Many businesses across the country tend to fail once the grandchildren of the founder take over the company. This is particularly true if the third generation has no experience running the business and has not gone through the hardships the earlier generation experienced.
Around 40 percent of family-owned businesses reach the second generation, while approximately 13 percent go to the third generation. Around 30 percent of family businesses have misgivings about handing the reins of the company to the next generation, with around nine percent anticipating a conflict within the family will happen when it is handed down to the next generation.
This conflict can cause the business to fail. The chances of failure may even increase if the family goes through a rough time and issues emerge in their relationships. They may have to resolve the problems by hiring family law attorneys to increase the chances of an amicable settlement between the two sides.
Despite this, a family can still make the business successful as it is passed on from one generation to another. Here are some ways family-owned companies can avoid the third-generation curse.
Train Before Giving a Position
Many family-owned businesses seem to oblige their children to join the company. But this move may not go as planned, especially if the children are not inclined to join the company. Even if the children are welcome to join the company, they may have other interests, especially if they are already well-off due to the business.
At this point, the children will pursue their professions or passions. They will treat the family business as their fallback option. When they fail in their pursuits, they may return to join the family business. But they do not have the training and skills to take on a leadership position within the company. This will increase the chances of failure if they end up leading the company in the future.
To counter this scenario, the business can make sure the children have the necessary exposure to the company before they welcome them. The family needs to consider the job as a responsibility rather than an entitlement. The business should think the family members are employees of the company who still needs to qualify for the position they are aiming for.
Manage Entry into the Business
Another issue that can lead to business failure is when there are too many family members in the business. This typically happens when the firm does not grow fast enough to accommodate the growing family. For instance, the three children of the founders have three children each who also get married.

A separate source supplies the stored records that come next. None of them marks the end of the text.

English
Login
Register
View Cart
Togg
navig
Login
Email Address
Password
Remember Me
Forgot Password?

When most of the children and grandchildren of the founder joined the business together with their spouses, the company may not have enough open positions for everybody. It may also take away an available spot for a person with more skills and knowledge than any family member.

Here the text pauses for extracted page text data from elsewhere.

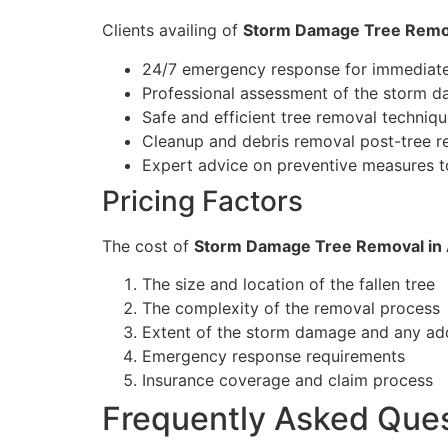
Clients availing of
Storm Damage Tree Remo
24/7 emergency response for immediate
Professional assessment of the storm d
Safe and efficient tree removal techniq
Cleanup and debris removal post-tree 
Expert advice on preventive measures t
Pricing Factors
The cost of
Storm Damage Tree Removal in 
The size and location of the fallen tree
The complexity of the removal process
Extent of the storm damage and any ad
Emergency response requirements
Insurance coverage and claim process
Frequently Asked Que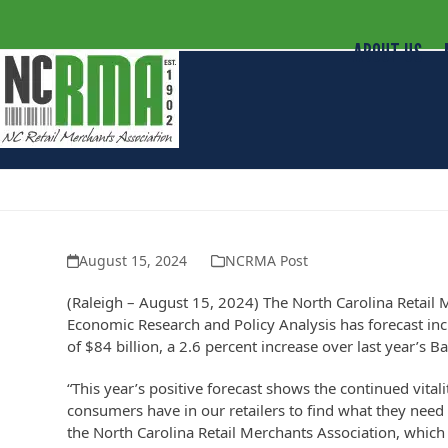
ABOUT US
North Carolina Retailers Predict An
August 15, 2024
NCRMA Post
(Raleigh – August 15, 2024) The North Carolina Retail 
Economic Research and Policy Analysis has forecast incr
of $84 billion, a 2.6 percent increase over last year’s B
“This year’s positive forecast shows the continued vitali
consumers have in our retailers to find what they need 
the North Carolina Retail Merchants Association, which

To remedy this situation, the business should manage the entry of family members. Managing the entry means the company should make sure the family member who joins the business has something to bring to the business. They should have the skills and training that can help the business grow. Additionally, they should also have strategies in mind that can help the company.
Have Mentors Who Are Not Family
Mentoring is important in business since it gives new members the guidance they need while working in the industry. Mentors typically know how the company works and can advise the mentee on what they need to do. In family businesses, the parent and offspring tend to specialize in one aspect of the business.
For instance, if the father is in the finance department, the son or daughter will also be in the finance department. In these instances, the father becomes the mentor. This makes it challenging for the parent to provide the appropriate feedback to the son or daughter since they have a unique personal relationship that can interfere with giving feedback. Additionally, the son or daughter may end up not getting the training in other departments, which is necessary for future executive positions.
To prevent these situations, the business can get a mentor who is not a part of the family. In this situation, the mentor will not have any personal bond with the mentee and provide honest feedback. To ensure the mentor offers honest feedback, the business should protect the mentor from any retribution from any family members.
The third-generation curse affects a lot of family businesses. But these family businesses can avoid the curse if they know what to do.